I’ve spent the last three years trying to keep up. Change isn’t measured in quarterly updates, it is measured in weekly, and sometimes daily increments. Just understanding some of the basics can be challenging. So, I wanted to take a different approach to explaining some of the basics around why legal research seemed like an easy solution, and why it has taken a couple of really awful years of GenAI legal research tools before we started actually seeing some decent results.
Instead of going through all of the data and presenting information in a technical way, I took a page out of my friend Anusia Gillespie’s book and decided to explain it in stories. Storytelling might be a way for some of us to better wrap our heads around what it takes for AI to truly make sense of legal research.

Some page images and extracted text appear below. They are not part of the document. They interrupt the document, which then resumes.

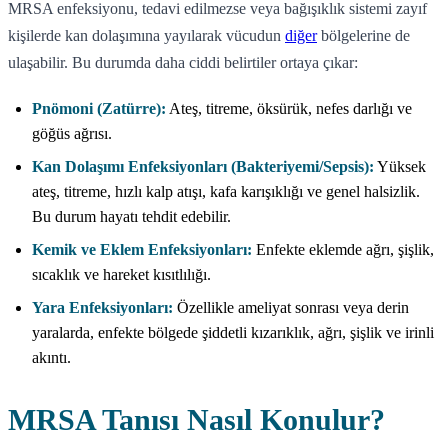
MRSA enfeksiyonu, tedavi edilmezse veya bağışıklık sistemi zayıf
kişilerde kan dolaşımına yayılarak vücudun
diğer
bölgelerine de
ulaşabilir. Bu durumda daha ciddi belirtiler ortaya çıkar:
Pnömoni (Zatürre):
Ateş, titreme, öksürük, nefes darlığı ve
göğüs ağrısı.
Kan Dolaşımı Enfeksiyonları (Bakteriyemi/Sepsis):
Yüksek
ateş, titreme, hızlı kalp atışı, kafa karışıklığı ve genel halsizlik.
Bu durum hayatı tehdit edebilir.
Kemik ve Eklem Enfeksiyonları:
Enfekte eklemde ağrı, şişlik,
sıcaklık ve hareket kısıtlılığı.
Yara Enfeksiyonları:
Özellikle ameliyat sonrası veya derin
yaralarda, enfekte bölgede şiddetli kızarıklık, ağrı, şişlik ve irinli
akıntı.
MRSA Tanısı Nasıl Konulur?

Part one of the story introduces Cooper, Jesse, and Maya. A law firm innovator, a startup data scientist, and a law firm partner. The kind of people who I work with every day. We start off talking about how throwing LLMs at millions of documents of legal decisions doesn’t just work ‘out of the box.’ The near daily news articles of attorneys being sanctioned for “hallucinations” in their legal writings is a direct result of this misconception.
We needed a middle layer to connect the power of the LLM to the legal information, and for a couple of years the answer was Retrieval Augmented Generation (RAG). As you’ll learn from the story, it was a good first step but introduced some of its own problems.
I hope you enjoy this first of what I hope will be many stories of how innovation plays out in the legal field.
(Full article available on Substack)
Introduction
For the past couple of years, lawyers and technologists have marveled at how AI-powered legal research tools seem to be getting smarter every month. Tools like Lexis Protégé, Westlaw CoCounsel, and Vincent by Clio deliver answers that feel almost prescient. The assumption was simple: better foundational models like ChatGPT 5.2, Claude Opus 4.5, and Gemini 3.0 Pro equal better answers.